SniCertificate::CertificateNonvalidError: Unable to verify challenge for julianscheinkoenig.de: 2a03:4000:61:89f7::20:3608: Invalid response from https://julianscheinkoenig.de/.well-known/acme-challenge/ThFMY-8kz1gsB8jXMYvI3sbqik2l-s5Izvma271ZOJo: 404
I recently switched domain providers and the automatic SSL certificate renewal seems to not work anymore after updating my DNS settings.
I ensured that the DNS settings are correct with pings and browser debugging tools. I am rather sure, the issue lies on Netlify’s end.
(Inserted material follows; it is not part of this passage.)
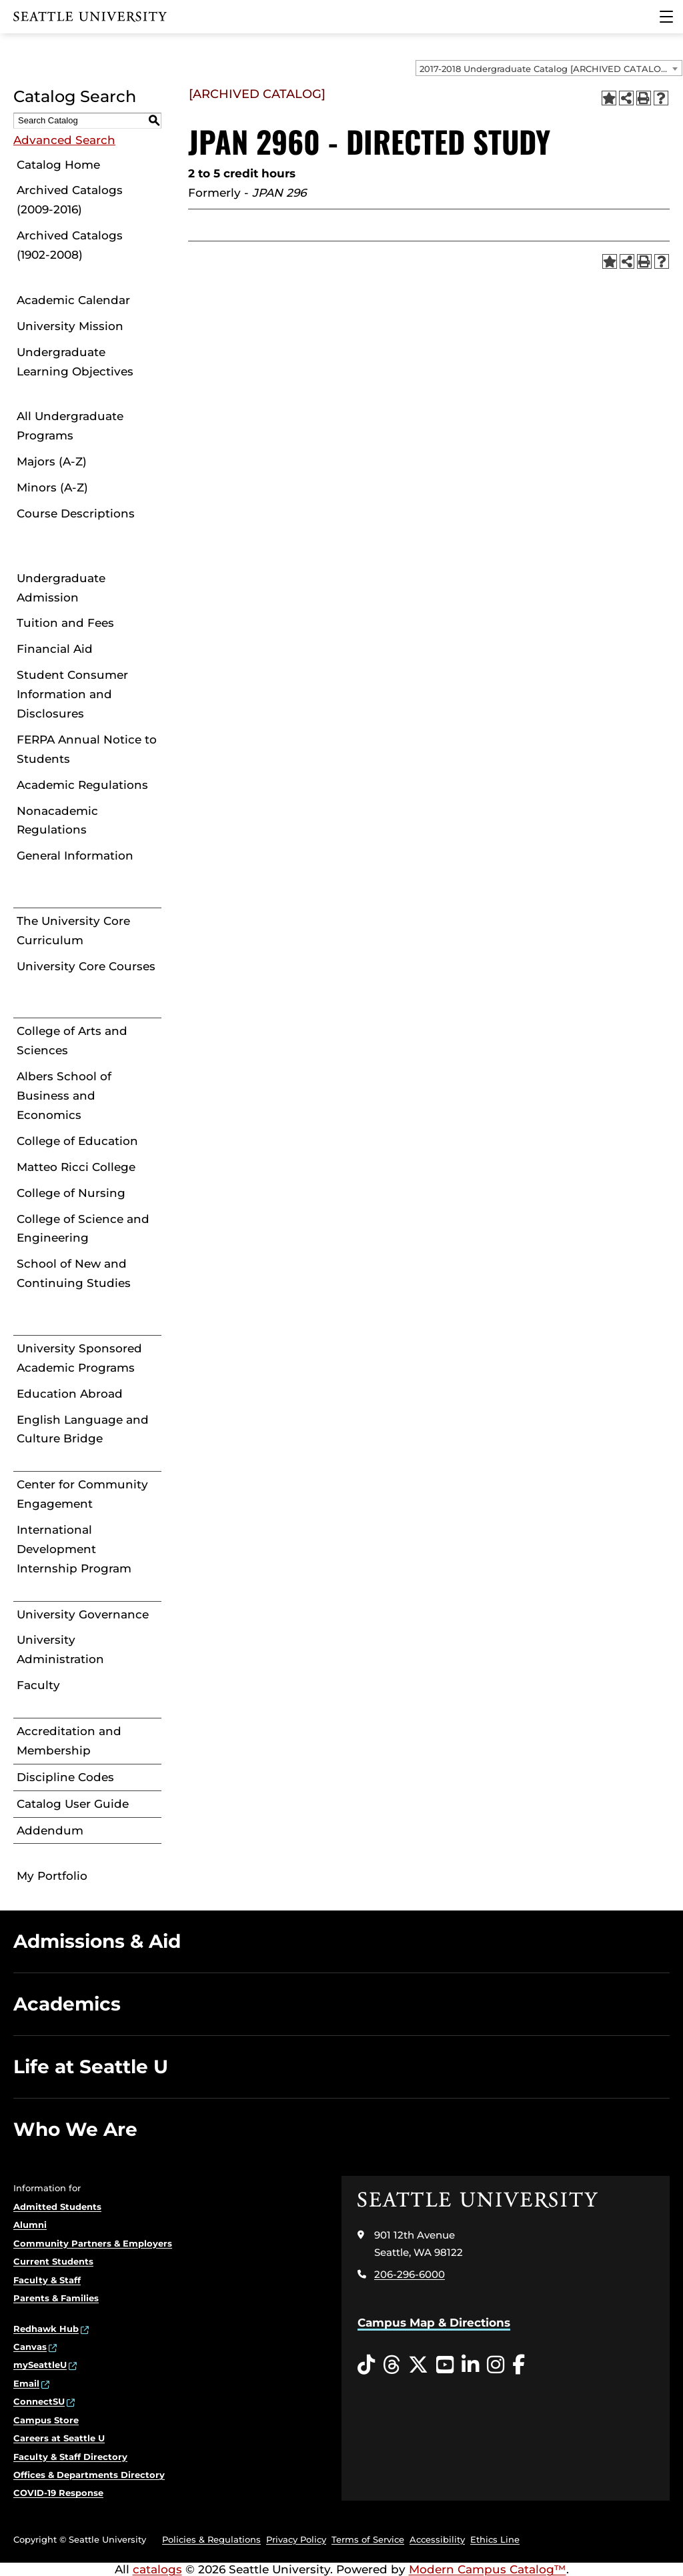 This screenshot has width=683, height=2576. Describe the element at coordinates (90, 2066) in the screenshot. I see `Life at Seattle U` at that location.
The string 2a03:4000:61:89f7::20:3608 is an IPv6 IP address. It is being returned by this AAAA type DNS record:
julianscheinkoenig.de. 21600 IN AAAA 2a03:4000:61:89f7::20:3608
The DNS record above points to an IP address controlled by netcup GmbH and not by Netlify. That record above must be deleted before Netlify can provision a Let’s Encrypt SSL certificate for this domain.
If you delete that record and still get SSL provisioning errors, please let us know. Also, please note the time-to-live (TTL) value for that record is six hours (21600 seconds) so errors may continue for up to six hours after it is deleted.